On the whole, I was domestic. I went out evenings to restaurants,9 sometimes stopped somewhere to get a cocktail, occasionally wandered around the city center. I also managed to restock some medication I had run out of.10 I hopped a cab to the airport11 this morning, and am currently en route to London. Two weeks was long enough for Kyiv, I think, this time around. But I’ve no doubt I’ll be back again.


Next: London (LHR) to Tel Aviv (TLV)
Prev: Oslo (OSL) to Kyiv (KBP)


Footnotes

1 I did manage to grab dinner out one night with a couple people, including one of the new parents.

2 Well, maybe also the Microminiatures museum, featuring such items as a flea wearing golden horseshoes and a complete chessboard with pieces on the head of a pin. But mostly the caves.

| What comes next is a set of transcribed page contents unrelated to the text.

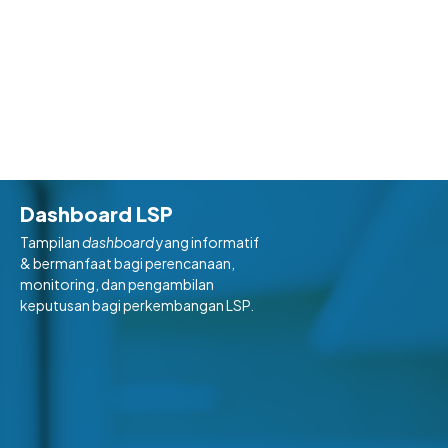
Dashboard LSP
Tampilan
dashboard
yang informatif
& bermanfaat bagi perencanaan,
monitoring, dan pengambilan
keputusan bagi perkembangan LSP.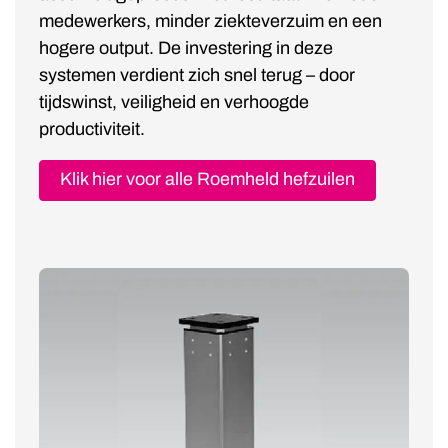
medewerkers, minder ziekteverzuim en een
hogere output. De investering in deze
systemen verdient zich snel terug – door
tijdswinst, veiligheid en verhoogde
productiviteit.
Klik hier voor alle Roemheld hefzuilen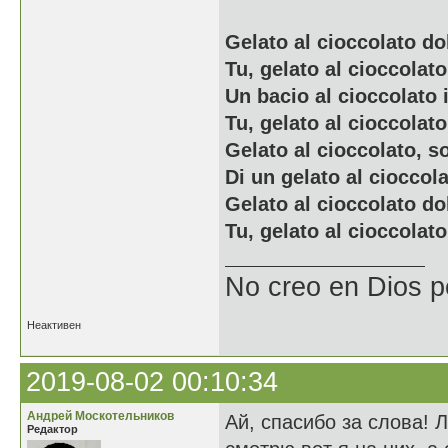
Gelato al cioccolato do
Tu, gelato al cioccolato
Un bacio al cioccolato i
Tu, gelato al cioccolato
Gelato al cioccolato, 
Di un gelato al cioccola
Gelato al cioccolato do
Tu, gelato al cioccolato
No creo en Dios p
Неактивен
2019-08-02 00:10:34
Андрей Москотельников
Ай, спасибо за слова! 
Редактор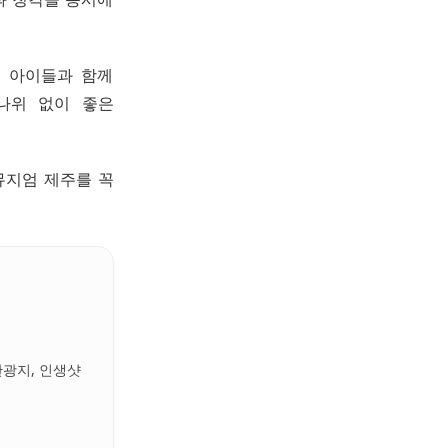
. 아이들과 함께
나위 없이 좋은
뮤지엄 제주를 꼭
관광지, 인생샷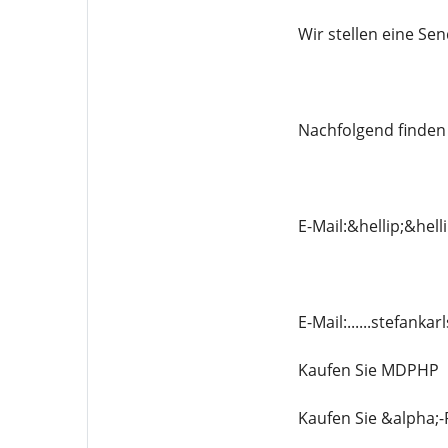
Wir stellen eine S
Nachfolgend finden 
E-Mail:&hellip;&hel
E-Mail:......stefan
Kaufen Sie MDPHP
Kaufen Sie &alpha;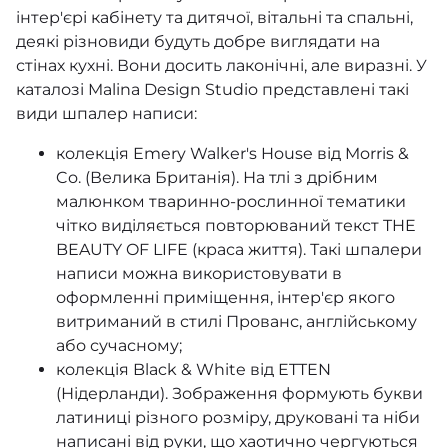
інтер'єрі кабінету та дитячої, вітальні та спальні,
Pure Morris North
деякі різновиди будуть добре виглядати на
стінах кухні. Вони досить лаконічні, але виразні. У
Queen Square
каталозі Malina Design Studio представлені такі
види шпалер написи:
Bedford Park
колекція Emery Walker's House від Morris &
Mulberry Tree
Co. (Велика Британія). На тлі з дрібним
малюнком тваринно-рослинної тематики
Forbidden City
чітко виділяється повторюваний текст THE
BEAUTY OF LIFE (краса життя). Такі шпалери
British Heritage 3
написи можна використовувати в
Sauvage
оформленні приміщення, інтер'єр якого
витриманий в стилі Прованс, англійському
Flora & Fauna
або сучасному;
колекція Black & White від ETTEN
Studio Textures
(Нідерланди). Зображення формують букви
латиниці різного розміру, друковані та ніби
Antigua
написані від руки, що хаотично чергуються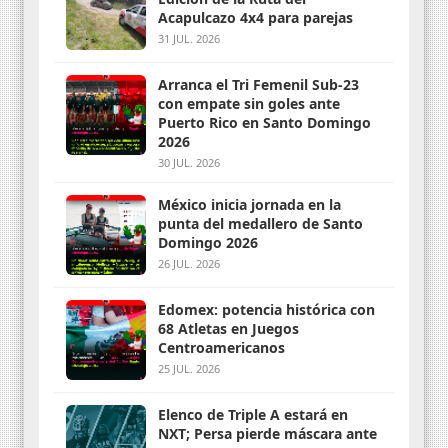
Acapulcazo 4x4 para parejas
31 JUL. 2026
Arranca el Tri Femenil Sub-23
con empate sin goles ante
Puerto Rico en Santo Domingo
2026
30 JUL. 2026
México inicia jornada en la
punta del medallero de Santo
Domingo 2026
26 JUL. 2026
Edomex: potencia histórica con
68 Atletas en Juegos
Centroamericanos
25 JUL. 2026
Elenco de Triple A estará en
NXT; Persa pierde máscara ante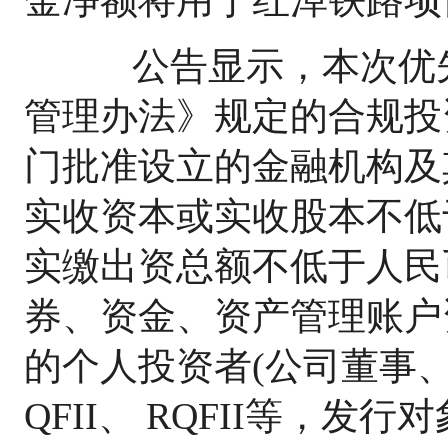
公告显示，本次优先
管理办法》规定的合规投
门批准设立的金融机构及
实收资本或实收股本不低
实缴出资总额不低于人民
券、资金、资产管理账户
的个人投资者(公司董事
QFII、 RQFII等，发行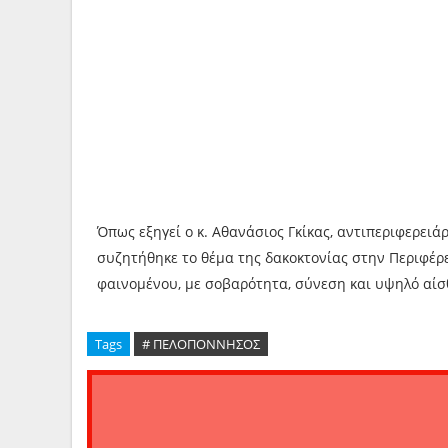
Όπως εξηγεί ο κ. Αθανάσιος Γκίκας, αντιπεριφερει
συζητήθηκε το θέμα της δακοκτονίας στην Περιφέρ
φαινομένου, με σοβαρότητα, σύνεση και υψηλό αί
Tags
# ΠΕΛΟΠΟΝΝΗΣΟΣ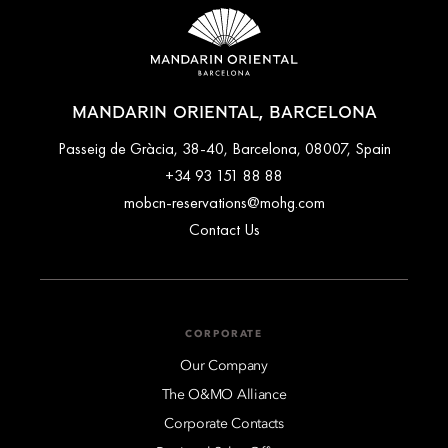
MANDARIN ORIENTAL, BARCELONA
Passeig de Gràcia, 38-40, Barcelona, 08007, Spain
+34 93 151 88 88
mobcn-reservations@mohg.com
Contact Us
CORPORATE
Our Company
The O&MO Alliance
Corporate Contacts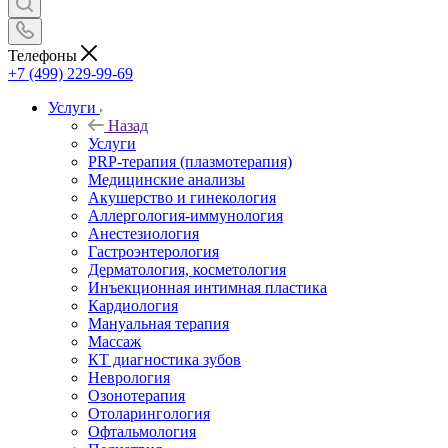
Телефоны
+7 (499) 229-99-69
Услуги
Назад
Услуги
PRP-терапия (плазмотерапия)
Медицинские анализы
Акушерство и гинекология
Аллергология-иммунология
Анестезиология
Гастроэнтерология
Дерматология, косметология
Инъекционная интимная пластика
Кардиология
Мануальная терапия
Массаж
КТ диагностика зубов
Неврология
Озонотерапия
Отоларингология
Офтальмология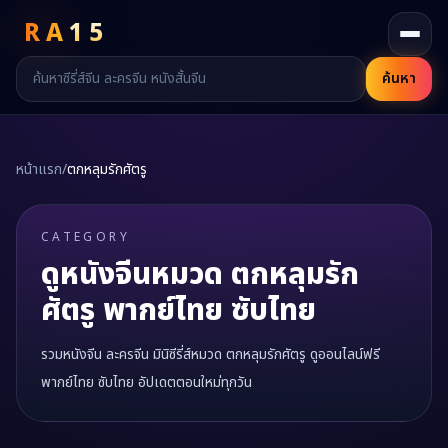
RA
15
ค้นหา
หน้าแรก
/
ตกหลุมรักศัตรู
CATEGORY
ดูหนังจีนหมวด
ตกหลุมรัก
ศัตรู
พากย์ไทย ซับไทย
รวมหนังจีน ละครจีน มินิซีรี่ส์หมวด
ตกหลุมรักศัตรู
ดูออนไลน์ฟรี
พากย์ไทย ซับไทย อัปเดตตอนใหม่ทุกวัน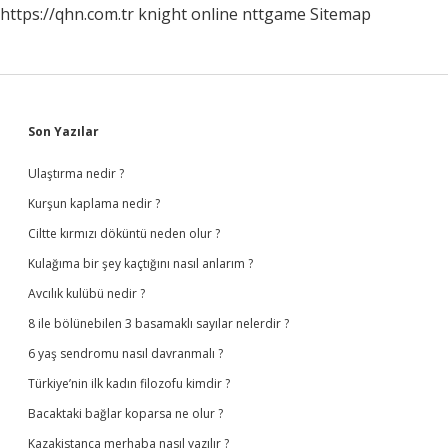
https://qhn.com.tr
knight online
nttgame
Sitemap
Sidebar
Son Yazılar
Ulaştırma nedir ?
Kurşun kaplama nedir ?
Ciltte kırmızı döküntü neden olur ?
Kulağıma bir şey kaçtığını nasıl anlarım ?
Avcılık kulübü nedir ?
8 ile bölünebilen 3 basamaklı sayılar nelerdir ?
6 yaş sendromu nasıl davranmalı ?
Türkiye’nin ilk kadın filozofu kimdir ?
Bacaktaki bağlar koparsa ne olur ?
Kazakistanca merhaba nasıl yazılır ?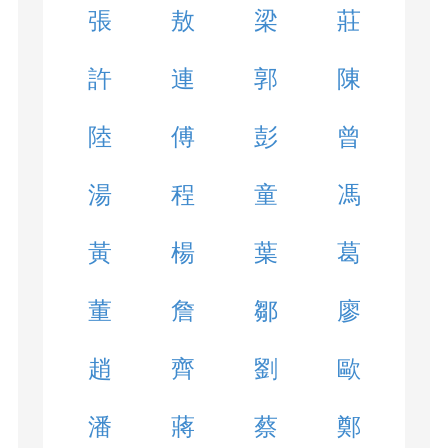
張
敖
梁
莊
許
連
郭
陳
陸
傅
彭
曾
湯
程
童
馮
黃
楊
葉
葛
董
詹
鄒
廖
趙
齊
劉
歐
潘
蔣
蔡
鄭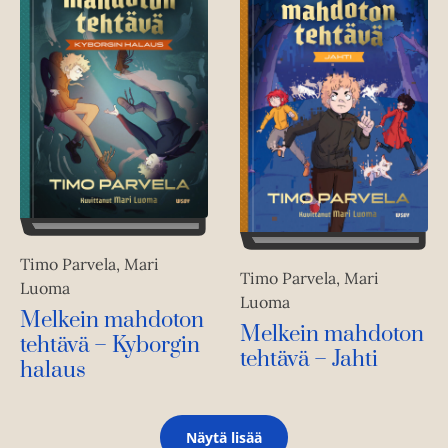
Timo Parvela, Mari
Timo Parvela, Mari
Luoma
Luoma
Melkein mahdoton
Melkein mahdoton
tehtävä – Kyborgin
tehtävä – Jahti
halaus
Näytä lisää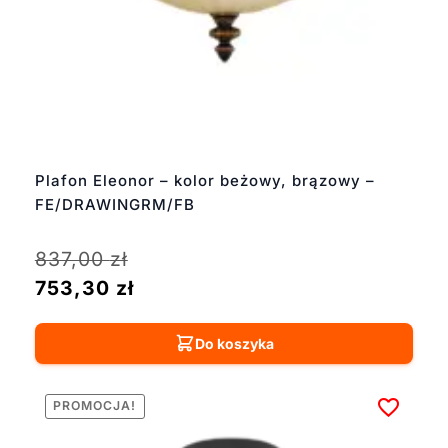
Plafon Eleonor – kolor beżowy, brązowy –
FE/DRAWINGRM/FB
837,00
zł
753,30
zł
Do koszyka
PROMOCJA!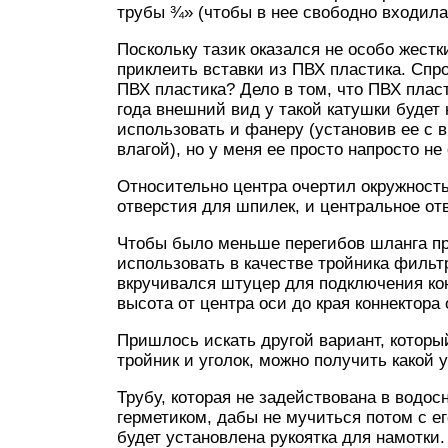
трубы ¾» (чтобы в нее свободно входила 
Поскольку тазик оказался не особо жестк
приклеить вставки из ПВХ пластика. Спр
ПВХ пластика? Дело в том, что ПВХ пласт
года внешний вид у такой катушки будет
использовать и фанеру (установив ее с 
влагой), но у меня ее просто напросто не
Относительно центра очертил окружност
отверстия для шпилек, и центральное от
Чтобы было меньше перегибов шланга пр
использовать в качестве тройника фильт
вкручивался штуцер для подключения конн
высота от центра оси до края коннектор
Пришлось искать другой вариант, которы
тройник и уголок, можно получить какой у
Трубу, которая не задействована в водо
герметиком, дабы не мучиться потом с е
будет установлена рукоятка для намотки.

3 They are rather tastefully wrapped in richly embroidered cloth, so you can’t personally attest how miraculous the preservation process actually was. Probably for the best.

4 They don’t have artificial light down there, but you can buy a candle to light your way. Have I mentioned how creepy this all is?

5 Among other things, there’s still a hammer and sickle on the front of her shield. It would be prohibitively expensive to remove, apparently.

6 Well, three, counting the escort who led you up there

7 I suppose I would have preferred open space and being latched onto the platform with the climbing gear, but you can’t have everything.

8 Which I guess presages yet another name change

9 Kyiv’s restaurant scene is still pretty great, even if it remains lousy for vegetarians. I did find a surprisingly fantastic vegan restaurant around the corner from where I was staying, and between the Italian, Indian, and Georgian options around I did fine.

10 I need doxycycline to prevent my face from breaking out. Ukraine sells it over the counter, which may be bad for the world’s antibiotic resistance but is a godsend for me.

Oddly enough, I only need it in small doses, below the threshold where it would have any antibiotic properties. I stocked enough for four months. No idea what I’ll do once I run out again.

11 One of the advantages of having lounge access is that you can plan to arrive at the airport four hours early, so when you type “airport” into Uber and it decides you mean the tiny café on the other side of the city rather than the international airport you might otherwise be heading to, you still show up with three hours to spare.